I roped my amazing boyfriend into helping towards the end as I was running out of steam. He used his knowledge and connections from his wreath production company to help me source affordable ribbon, find help with cutting fabric, as well as labeling and packaging. And then he measured and cut 300 mask ribbons for me (if you are making 200, why not make 300 and have extra?!)

All of the current orders I accumulated over the course of those 2 weeks were packaged on Monday and shipped out on Tuesday, and I ended up only have about 30 masks total left over, 2/3 of which are child-sized masks.

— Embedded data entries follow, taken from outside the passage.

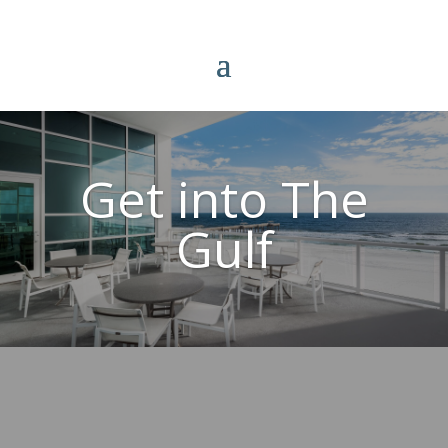
Get into The
Gulf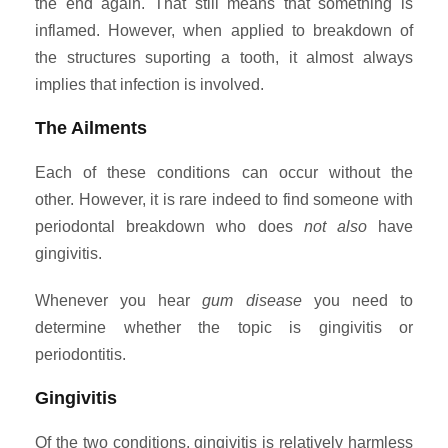
the end again. That still means that something is
inflamed. However, when applied to breakdown of
the structures suporting a tooth, it almost always
implies that infection is involved.
The Ailments
Each of these conditions can occur without the
other. However, it is rare indeed to find someone with
periodontal breakdown who does
not also
have
gingivitis.
Whenever you hear
gum disease
you need to
determine whether the topic is gingivitis or
periodontitis.
Gingivitis
Of the two conditions, gingivitis is relatively harmless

I took the day off yesterday to clean our sitting room (now my sewing room) and attempt to make something for myself. I wanted something quick and easy that would give me instant satisfaction. I settled on The Ogden Cami by True Bias. I had a yard of silk satin I was holding onto for just this project. I set about spending the day learning I actually don't know how to sew in a straight line, and that going from weeks sewing thick cotton masks together is VERY different from sewing 2 layers of slippery silk together. Most of the day was spent wrestling with this ridiculous fabric. I was determined not to lose, and maybe I should have just set it down and walked away, but I don't have enough sense for that.

Eventually, about 4 hours later than I thought I would be done, I pressed the final seam and ran upstairs to try it on. Here are my thoughts:

  1. The silk felt amazing against my skin. It was cool and not clingy and a barely felt it on my body.

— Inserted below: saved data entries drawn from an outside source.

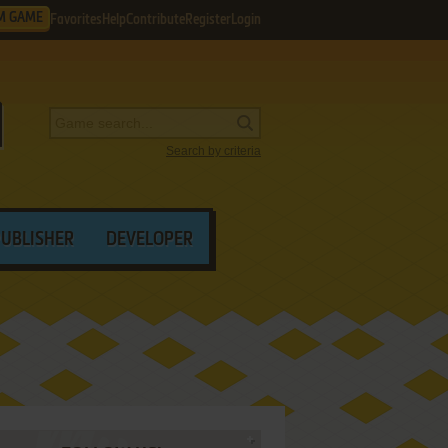
M GAME
Favorites
Help
Contribute
Register
Login
Search by criteria
PUBLISHER
DEVELOPER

  2. Except for wear I could feel it, namely under my armpits. Because my fabric was so light, it wanted to unravel at the cut edges every time Iooked at it. I decided to do a French seam to encase the cut edges. The pattern includes a 1/2 inch seam allowance. But I ended up using almost an inch for both side seams. This meant I had made a top that fit close to my skin at my widest point: my bust.

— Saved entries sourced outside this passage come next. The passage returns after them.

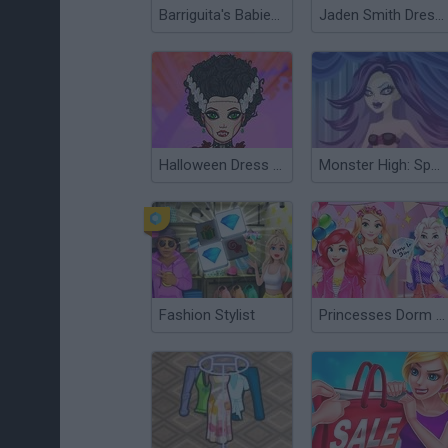
Barriguita's Babies Party
Jaden Smith Dress Up
Halloween Dress Up
Monster High: Spectra Vondergeist Dress Up
Fashion Stylist
Princesses Dorm Fun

  3. Which brings me to point three. My breasts are saggy. I am almost 40 years old, I nursed 3 babies. Gravity is slowly starting to catch up to me. This is not a problem for me. I just did not realize that my low bust and my high bust were such different numbers when I chose a size of this cami to make.

  4. My final issue with this top is that the inner liner seems too short for my droopy tits. It's a short liner. It stops just below my nipples, which is causing weird lumpy issues in the drape of the fabric.

  5. I have scoliosis. my left shoulder slopes more than my right, causing tank top and bra straps to slide off incessantly. I am sure there is a fix for this problem, but I don't know what it is and my not ready to tackle this problem yet.

I am going to look at this top as a successful muslin. Is it my nice fabric, but I can get more and try again. I learned a lot about my sewing skills, the construction process for a simple top, and the shape of my body. I'll try again, and take my saggy breasts into account next time.

I have officially begun my endeavors to make and have a handmade wardrobe. Close fitting garments made from slippery fabric are not an obvious starting place for a beginner sewist like me, but I want an entire wardrobe. No one is going to be inspecting my knickers and camisoles besides my self. For me its a great starting point, I can make lots of mistakes on small projects that use small cuts of fabric and take a small amount of time. Additionally, I want to have form fitting outer layers, and they will need proper under garments and foundation pieces in order to fit me the way that I envision.

I'm so excited to begin this side-quest in my life, and I am thankful for you, dear reader, for joining me.